■ **Required work**:
Go through the data and copy every line in which "Where" appears.

Stored data

....................

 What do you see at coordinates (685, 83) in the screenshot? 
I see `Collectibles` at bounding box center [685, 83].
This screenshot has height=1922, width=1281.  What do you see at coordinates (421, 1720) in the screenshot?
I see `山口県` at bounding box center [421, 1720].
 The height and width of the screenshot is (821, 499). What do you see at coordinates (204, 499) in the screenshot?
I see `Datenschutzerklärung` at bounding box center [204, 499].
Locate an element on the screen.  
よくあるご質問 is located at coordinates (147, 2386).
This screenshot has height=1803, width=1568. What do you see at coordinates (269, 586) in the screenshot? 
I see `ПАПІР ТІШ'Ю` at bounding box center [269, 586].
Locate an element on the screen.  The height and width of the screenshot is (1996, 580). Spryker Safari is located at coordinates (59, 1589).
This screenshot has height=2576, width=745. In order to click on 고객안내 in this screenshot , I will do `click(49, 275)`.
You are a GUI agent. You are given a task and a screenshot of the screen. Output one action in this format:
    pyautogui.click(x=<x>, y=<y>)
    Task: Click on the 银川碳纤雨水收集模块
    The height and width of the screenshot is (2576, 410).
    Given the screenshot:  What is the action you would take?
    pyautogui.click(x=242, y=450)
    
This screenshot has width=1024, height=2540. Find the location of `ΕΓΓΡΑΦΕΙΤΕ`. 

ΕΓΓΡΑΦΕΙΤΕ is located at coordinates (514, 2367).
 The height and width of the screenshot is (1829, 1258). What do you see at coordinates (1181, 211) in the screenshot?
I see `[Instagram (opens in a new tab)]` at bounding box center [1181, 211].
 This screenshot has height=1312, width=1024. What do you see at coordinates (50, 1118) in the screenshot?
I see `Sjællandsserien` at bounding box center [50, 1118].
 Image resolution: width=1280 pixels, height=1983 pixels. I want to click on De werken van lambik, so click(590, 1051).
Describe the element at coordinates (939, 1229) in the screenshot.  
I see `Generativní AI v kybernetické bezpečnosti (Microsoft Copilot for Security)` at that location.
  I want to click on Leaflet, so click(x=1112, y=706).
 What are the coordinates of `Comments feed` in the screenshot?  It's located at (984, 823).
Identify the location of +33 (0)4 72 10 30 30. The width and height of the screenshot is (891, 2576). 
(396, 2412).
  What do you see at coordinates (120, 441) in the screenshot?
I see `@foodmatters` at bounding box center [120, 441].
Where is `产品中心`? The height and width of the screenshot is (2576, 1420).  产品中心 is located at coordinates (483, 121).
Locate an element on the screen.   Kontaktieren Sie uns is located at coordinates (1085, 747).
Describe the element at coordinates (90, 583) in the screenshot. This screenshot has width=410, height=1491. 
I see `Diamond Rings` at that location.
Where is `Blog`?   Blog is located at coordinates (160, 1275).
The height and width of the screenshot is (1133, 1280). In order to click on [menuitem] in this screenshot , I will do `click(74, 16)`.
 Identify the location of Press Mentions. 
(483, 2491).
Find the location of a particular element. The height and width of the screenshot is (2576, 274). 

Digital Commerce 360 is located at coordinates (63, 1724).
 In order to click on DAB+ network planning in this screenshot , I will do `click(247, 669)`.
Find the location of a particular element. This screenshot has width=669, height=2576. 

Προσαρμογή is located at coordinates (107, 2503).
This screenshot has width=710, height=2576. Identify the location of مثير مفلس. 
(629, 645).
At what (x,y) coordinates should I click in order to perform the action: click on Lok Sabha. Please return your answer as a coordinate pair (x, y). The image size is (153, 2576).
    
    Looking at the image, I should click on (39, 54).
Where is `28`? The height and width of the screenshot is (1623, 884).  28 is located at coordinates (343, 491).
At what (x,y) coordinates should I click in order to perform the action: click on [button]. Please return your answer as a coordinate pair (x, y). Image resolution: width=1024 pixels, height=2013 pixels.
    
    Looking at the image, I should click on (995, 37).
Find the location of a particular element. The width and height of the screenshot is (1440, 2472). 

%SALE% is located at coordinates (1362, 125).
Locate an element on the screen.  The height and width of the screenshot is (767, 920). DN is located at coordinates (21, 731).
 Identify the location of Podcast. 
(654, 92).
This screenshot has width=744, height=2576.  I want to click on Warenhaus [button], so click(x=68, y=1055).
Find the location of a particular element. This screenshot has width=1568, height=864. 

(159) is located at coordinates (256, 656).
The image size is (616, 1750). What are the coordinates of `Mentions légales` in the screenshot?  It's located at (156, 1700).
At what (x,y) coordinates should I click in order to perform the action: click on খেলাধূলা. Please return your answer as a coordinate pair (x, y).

....................

■ **Final answer**:
Where is `产品中心`? The height and width of the screenshot is (2576, 1420).  产品中心 is located at coordinates (483, 121).
Where is `Blog`?   Blog is located at coordinates (160, 1275).
Where is `28`? The height and width of the screenshot is (1623, 884).  28 is located at coordinates (343, 491).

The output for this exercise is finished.